Your objective
Look through the data below for the line with "Ez az ember" and the line with "商品に関する重要なお知らせ", then transcribe exactly from the first through the second, leaving out all pictures.

------------------------------------

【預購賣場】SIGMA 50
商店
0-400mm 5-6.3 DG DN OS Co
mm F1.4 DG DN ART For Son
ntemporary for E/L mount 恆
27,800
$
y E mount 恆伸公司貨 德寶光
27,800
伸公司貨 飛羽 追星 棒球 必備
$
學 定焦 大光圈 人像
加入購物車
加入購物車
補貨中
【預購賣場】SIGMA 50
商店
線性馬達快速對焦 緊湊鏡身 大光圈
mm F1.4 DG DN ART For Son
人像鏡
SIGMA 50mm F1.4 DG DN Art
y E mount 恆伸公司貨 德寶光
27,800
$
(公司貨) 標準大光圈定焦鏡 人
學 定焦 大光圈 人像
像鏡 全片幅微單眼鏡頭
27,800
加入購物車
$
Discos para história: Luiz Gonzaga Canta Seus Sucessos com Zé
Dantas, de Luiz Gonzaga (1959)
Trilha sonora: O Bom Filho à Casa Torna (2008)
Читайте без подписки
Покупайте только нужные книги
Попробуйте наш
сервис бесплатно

------------------------------------

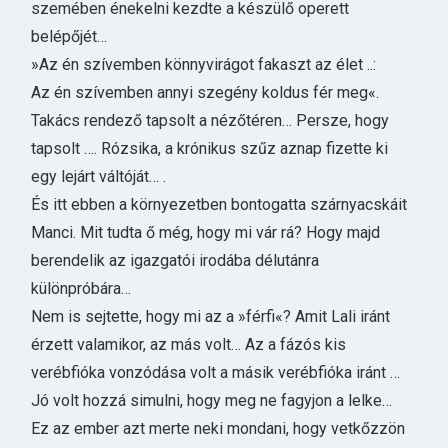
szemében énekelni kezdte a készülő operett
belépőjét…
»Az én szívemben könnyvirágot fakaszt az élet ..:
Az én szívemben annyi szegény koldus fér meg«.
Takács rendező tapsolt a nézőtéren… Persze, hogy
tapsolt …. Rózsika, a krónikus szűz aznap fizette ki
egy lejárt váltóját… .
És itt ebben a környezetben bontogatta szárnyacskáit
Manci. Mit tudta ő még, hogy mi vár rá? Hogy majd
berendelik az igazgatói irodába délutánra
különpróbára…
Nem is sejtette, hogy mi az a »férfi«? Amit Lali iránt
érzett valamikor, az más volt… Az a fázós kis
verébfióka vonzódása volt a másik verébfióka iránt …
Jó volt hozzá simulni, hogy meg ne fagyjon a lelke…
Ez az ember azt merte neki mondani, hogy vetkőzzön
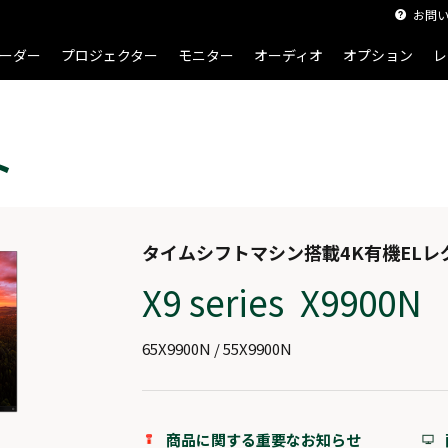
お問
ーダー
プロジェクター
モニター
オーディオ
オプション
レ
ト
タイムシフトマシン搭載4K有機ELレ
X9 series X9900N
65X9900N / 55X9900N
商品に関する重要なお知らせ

------------------------------------

Final answer
Ez az ember azt merte neki mondani, hogy vetkőzzön
お問
ーダー
プロジェクター
モニター
オーディオ
オプション
レ
ト
タイムシフトマシン搭載4K有機ELレ
X9 series X9900N
65X9900N / 55X9900N
商品に関する重要なお知らせ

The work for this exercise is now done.